Aerosol übertragbar zu werden, heißt: Das Virus müsste sich so verändern, dass es, ähnlich wie das Coronavirus, durch die Atemluft von Mensch zu Mensch gelangt. Das ist zur Zeit aber noch nicht der Fall, weil es bisher nur an Zellen andocken kann, die bei den Kühen im Euter, bei den Menschen im unteren Teil des Atemapparates sitzen.
Aber jeder einzelne Fall, in dem sich ein Mensch mit H5N1 ansteckt, erhöhe das Risiko, dass sich die Viren veränderten und an den menschlichen Wirt anpassten. Dass es zu einem sogenannten Spill Over kommt, so wie wir es bei der Corona-Pandemie mit SARS-CoV-2 erlebt haben.
Wie groß ist die Gefahr einer Pandemie?
Aktuell geht von den in den USA bei den Milchkühen zirkulierenden Vogelgrippeviren keine pandemische Gefahr für den Menschen aus, da sind sich die Forschenden einig. Dennoch, auch hier besteht Einigkeit, sei die gegenwärtige Entwicklung beunruhigend. Das sagen in Interviews beispielsweise auch Christian Drosten von der Charité in Berlin oder Isabella Eckerle von der Universitätsklinik in Genf.

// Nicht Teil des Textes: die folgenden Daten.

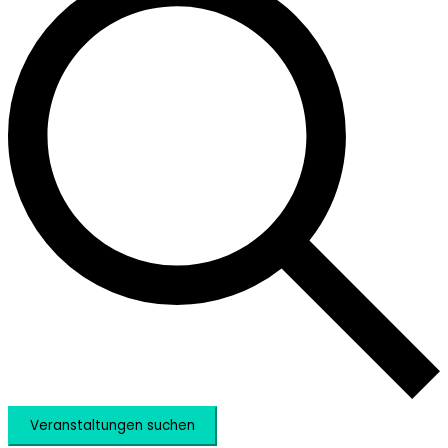
Veranstaltungen suchen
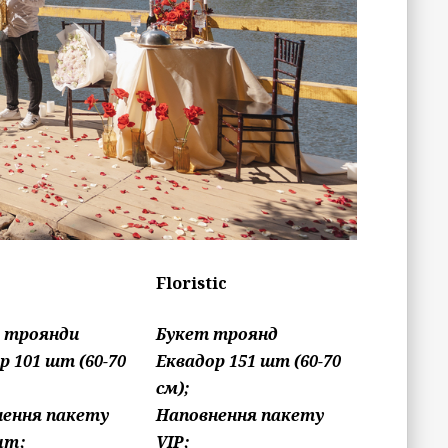
Floristic
: троянди
Букет троянд
р 101 шт (60-70
Еквадор 151 шт (60-70
см);
нення пакету
Наповнення пакету
um;
VIP;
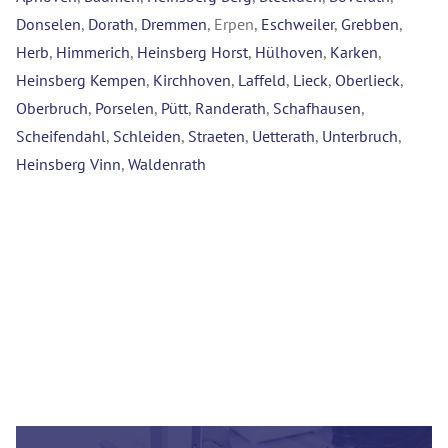
Donselen
,
Dorath
,
Dremmen
, Erpen,
Eschweiler
,
Grebben
,
Herb
,
Himmerich
,
Heinsberg Horst
,
Hülhoven
,
Karken
,
Heinsberg Kempen
,
Kirchhoven
,
Laffeld
,
Lieck
,
Oberlieck
,
Oberbruch
,
Porselen
,
Pütt
,
Randerath
,
Schafhausen
,
Scheifendahl
,
Schleiden
,
Straeten
,
Uetterath
,
Unterbruch
,
Heinsberg Vinn
,
Waldenrath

Denn das Hauptrisiko liege nicht nur in der enormen Mutationsfähigkeit des Virus, so Influenza-Forscherin Gabriel, sondern auch darin, dass H5N1-Viren "in der Vergangenheit vermehrt vom Tier auf den Menschen übergegangen" sind und dort zu einer "sehr hohen Letalität" - also Sterblichkeit - geführt hatten. Allerdings waren das Infektionen mit Subtypen von H5N1, die bisher vor allem im asiatischen Raum verbreitet sind.
Nach Angaben der Weltgesundheitsorganisation WHO sind bis zu 50 Prozent der Erkrankten, die sich in den vergangenen Jahren dort auf Vogelfarmen oder auf Wildtiermärkten angesteckt haben, daran gestorben. In Deutschland hat sich nach Angaben des Robert Koch-Instituts bisher noch kein Mensch mit einem Vogelgrippevirus angesteckt.
Impfungen für gefährdete Gruppen in Finnland
Zu den Schutzmaßnahmen in Deutschland gehört die Überwachung der Milchkuhherden und der Milch durch das FLI. Und die Empfehlung, die geltenden Schutzmaßnahmen in den Ställen einzuhalten, auf Besonderheiten verstärkt zu achten und diese zu melden.
In Finnland können sich dagegen bereits Menschen gegen das Vogelgrippevirus impfen lassen. Das Angebot gilt für Menschen, die zum Beispiel auf Pelztierfarmen oder als Tierärzte arbeiten. Wie gut diese Impfung schützt, ist noch nicht klar, eben weil H5N1 noch nicht unter Menschen zirkuliert.
Aber fest steht: Je mehr Anpassungen es durchläuft, an Menschen und andere Säugetiere, desto größer ist die Wahrscheinlichkeit, dass H5N1 die nächste humane Pandemie auslösen wird.